Regular humans have a reaction time of around .250 (1/4 second) but that doesn't include the time it takes to recognize the situation then hit the brake/go pedal etc.
Within that 1/4 second one camera at 36fps would have 9 whole frames to figure out what's going on and react, or 72 frames for all of them.
Add the fact the drivers spend most of their time looking forwards and many seem to need extra prodding to bother looking sideways or backwards.
On the face of it, it would seem the computer would react significantly faster than a human and spot oncoming cars from either direction faster than a human (who can't look in both directions at once)
 
Starting at the other side of this. What is the human reaction to "side view"
Regular humans have a reaction time of around .250 (1/4 second) but that doesn't include the time it takes to recognize the situation then hit the brake/go pedal etc.
Within that 1/4 second one camera at 36fps would have 9 whole frames to figure out what's going on and react, or 72 frames for all of them.
Add the fact the drivers spend most of their time looking forwards and many seem to need extra prodding to bother looking sideways or backwards.
On the face of it, it would seem the computer would react significantly faster than a human and spot oncoming cars from either direction faster than a human (who can't look in both directions at once)
Humans have a huge instinctive advantage though. I just came back from a bike ride in a busy area with people, bikes, cars, pets everywhere. Lots of obstructed cross traffic barely visible through parked car windows. Bombing along at 30kmh with so many parked cars that the two-way street is really only wide enough for one car so you have to quickly determine what's happening and react accordingly.

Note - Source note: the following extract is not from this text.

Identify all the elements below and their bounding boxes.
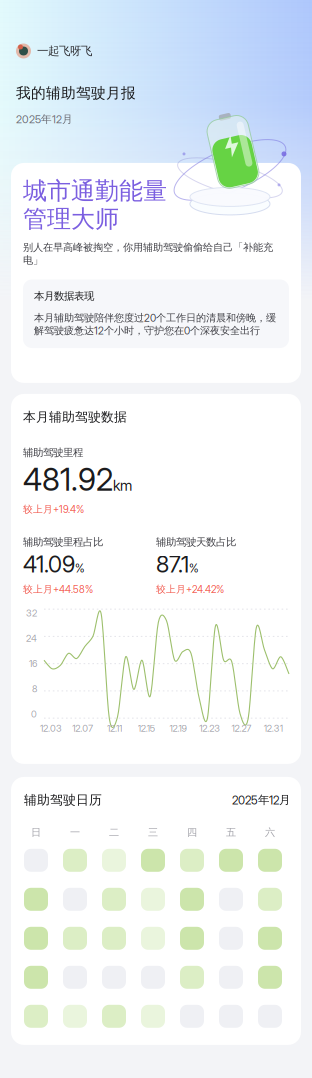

I'm realizing how hyper aware we humans are, just a flick of the eyes in each direction to take on the constant changes. And yet we can do it, by sensing the sound queues of people and cars, feel the vibration of engines behind me and hidden in the cross-traffic. Seeing through car windows, shadows on the ground indicating objects, recognizing movement, and knowing instantly what each object is and what its potential for movement might be. We can determine closing speed very well, not in numerical terms but whether it is going to intersect with our intended pathway.

These are so instinctive that we don't think about them. Children don't have this experience so have to learn, it takes time. But we can take the whole scene in and make extremely rapid decisions.

AV's may have some advantage in sensor quantity, but we're way quicker in making it work.